▶ _Extracted records_
#####
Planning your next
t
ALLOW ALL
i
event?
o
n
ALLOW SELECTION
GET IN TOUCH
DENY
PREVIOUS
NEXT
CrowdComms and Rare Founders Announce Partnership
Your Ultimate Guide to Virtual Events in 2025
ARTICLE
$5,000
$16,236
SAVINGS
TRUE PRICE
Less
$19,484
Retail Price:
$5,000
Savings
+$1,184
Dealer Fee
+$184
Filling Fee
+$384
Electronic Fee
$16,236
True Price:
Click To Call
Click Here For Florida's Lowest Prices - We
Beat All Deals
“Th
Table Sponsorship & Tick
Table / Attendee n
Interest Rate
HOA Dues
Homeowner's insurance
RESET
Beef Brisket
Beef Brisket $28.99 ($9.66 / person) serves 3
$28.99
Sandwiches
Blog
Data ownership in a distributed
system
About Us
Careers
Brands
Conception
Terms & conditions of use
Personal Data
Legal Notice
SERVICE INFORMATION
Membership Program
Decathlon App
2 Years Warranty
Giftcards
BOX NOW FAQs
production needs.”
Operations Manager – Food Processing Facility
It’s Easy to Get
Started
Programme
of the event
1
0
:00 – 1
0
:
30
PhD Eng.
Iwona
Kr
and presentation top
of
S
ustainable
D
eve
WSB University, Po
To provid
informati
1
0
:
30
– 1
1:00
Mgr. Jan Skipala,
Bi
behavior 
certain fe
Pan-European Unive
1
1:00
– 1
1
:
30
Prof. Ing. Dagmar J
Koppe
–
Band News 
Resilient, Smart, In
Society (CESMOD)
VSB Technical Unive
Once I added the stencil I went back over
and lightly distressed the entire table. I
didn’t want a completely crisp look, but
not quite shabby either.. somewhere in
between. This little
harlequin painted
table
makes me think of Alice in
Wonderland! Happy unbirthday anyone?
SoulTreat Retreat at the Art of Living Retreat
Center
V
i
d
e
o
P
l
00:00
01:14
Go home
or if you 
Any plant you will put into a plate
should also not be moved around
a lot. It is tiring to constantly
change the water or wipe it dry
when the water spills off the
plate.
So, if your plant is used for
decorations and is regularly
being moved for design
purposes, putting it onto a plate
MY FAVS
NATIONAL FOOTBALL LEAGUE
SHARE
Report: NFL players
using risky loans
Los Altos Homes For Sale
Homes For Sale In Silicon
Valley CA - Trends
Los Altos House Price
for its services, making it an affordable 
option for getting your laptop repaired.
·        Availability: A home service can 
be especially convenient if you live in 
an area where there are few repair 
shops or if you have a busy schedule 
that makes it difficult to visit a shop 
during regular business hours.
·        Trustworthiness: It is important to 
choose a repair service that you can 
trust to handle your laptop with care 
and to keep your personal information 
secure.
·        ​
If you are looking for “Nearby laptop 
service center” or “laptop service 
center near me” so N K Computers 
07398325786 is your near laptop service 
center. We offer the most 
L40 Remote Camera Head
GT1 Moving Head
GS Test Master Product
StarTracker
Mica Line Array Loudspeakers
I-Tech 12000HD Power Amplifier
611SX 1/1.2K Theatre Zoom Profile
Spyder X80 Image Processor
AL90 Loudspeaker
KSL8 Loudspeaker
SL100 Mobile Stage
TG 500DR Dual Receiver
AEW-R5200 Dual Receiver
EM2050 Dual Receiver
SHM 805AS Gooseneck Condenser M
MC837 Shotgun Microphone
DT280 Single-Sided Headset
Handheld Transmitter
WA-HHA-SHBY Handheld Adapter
#####
▶ _What you are asked to do_
Every line above that has the string "makes" needs to be copied.

▶ _Expected output_
makes me think of Alice in
that makes it difficult to visit a shop 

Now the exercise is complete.